Before exploring the findings in relation to these two questions, I provide a theoretical framework for the study as well as situate this study in terms of the research on high-stakes testing and literacy coaching.
Theoretical Framework
Literacy and Teaching as Situated Practice
Sociocultural and sociopolitical perspectives guided how I studied the literacy practices and interactions in the school. These perspectives have important implications for understanding literacy and teaching in terms of the ways in which they are socially, culturally, historically, and politically situated. From this stance, literacy can be understood as a tool for exploring, claiming, or transforming thought and experience (Gutiérrez, 2008; Vygotsky, 1978). Instead of viewing reading and writing as discrete skills in isolation, I view literacy as an ideological practice within communities that is “implicated in power relations and embedded in specific cultural meanings and practices” (Street, 1995, p. 1). To understand literacy is, thus, to understand it in terms of people’s literacy practices, values, beliefs, and actions. This perspective is important for understanding how literacy teaching practices in a school are situated not just within a classroom but in a larger context. Literacy activities include processes as well as social events and interactions and the various social spaces we inhabit as part of our personal histories (Gutiérrez, 2004). From this perspective, there is not one literacy, but multiple literacies (many different ways of reading and writing connected to speaking and listening), each embedded in specific sociocultural practices and each connected to a distinctive and political set of norms, values, and beliefs about language, literacy, and identity (Scribner & Cole, 1981).

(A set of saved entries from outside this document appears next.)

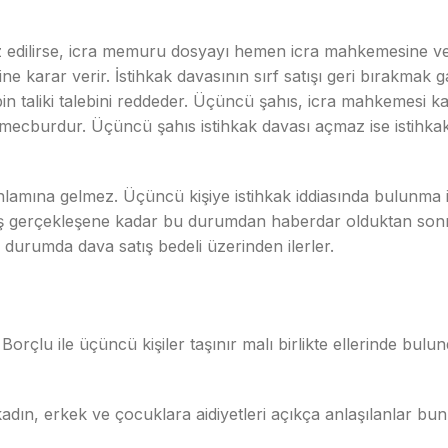
tiraz edilirse, icra memuru dosyayı hemen icra mahkemesine 
ne karar verir. İstihkak davasının sırf satışı geri bırakmak
in taliki talebini reddeder. Üçüncü şahıs, icra mahkemesi ka
mecburdur. Üçüncü şahıs istihkak davası açmaz ise istihkak
amına gelmez. Üçüncü kişiye istihkak iddiasında bulunma 
gerçekleşene kadar bu durumdan haberdar olduktan sonra 7 
 durumda dava satış bedeli üzerinden ilerler.
 Borçlu ile üçüncü kişiler taşınır malı birlikte ellerinde bul
a kadın, erkek ve çocuklara aidiyetleri açıkça anlaşılanlar b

In terms of teaching, sociocultural and sociopolitical perspectives highlight teaching as a culturally sensitive and interactive process related to the social variables of power, race, class, and gender (Apple, 1996; Luke, 2003). This is important for understanding how power is constructed and enacted in educational settings. Schools are places that potentially reproduce existing hierarchies, with privilege given to particular kinds of knowledge or experiences. They are institutions with the goal of changing people’s values, skills, and knowledge bases (Heath, 1983). The resulting teaching practices are in response to the particular political context, such as high-stakes testing, within which the school is situated (Baker & Luke, 1991). Children’s opportunities to learn are governed by those with power, wherein schools both afford and constrain their ability to learn because of the way everyday interactions are supported and shaped by the institution of schooling (Lewis, Encisco, & Moje, 2007). Furthermore, the use of high-stakes testing to make decisions about students and schools has the ability to preserve social status, as those with power are able to maintain and influence the structures that work to their own children’s advantage (Nichols & Berliner, 2007). These perspectives informed my understanding of how teaching, in particular the actions taken by the literacy coach, operated as a political act within the school.
Literature Review
High-Stakes Testing
High-stakes testing highlights the political landscape of schooling, where test scores are equated with student success, as well as school success (R. S. Brandt, 2007). These tests are considered “high-stakes” because of their weight in making decisions about grade-level promotion, student graduation, and other important decisions that affect school communities (Heubert & Hauser, 1999; Madaus, 1988). Some also consider the publication of test results as another dimension that adds to its being “high-stakes” (McNeil, 2000). While policy makers may suggest the positive impact of high-stakes testing in terms of the raising of scores (Linn, 2000; Popham, 1987), research contradicts these findings, showing that increased student achievement and higher test scores are not synonymous of one another (Lee, 2006). Researchers who question the effect of high-stakes testing on student achievement point out the discrepancy in test scores when compared with other data such as reading scores on the National Assessment of Educational Progress (NAEP; Nichols, Glass, & Berliner, 2006), drop-out rates for minority students (Foote, 2007), and the exclusion of some students from the testing pool (e.g., students who receive special education support; Amrein & Berliner, 2002).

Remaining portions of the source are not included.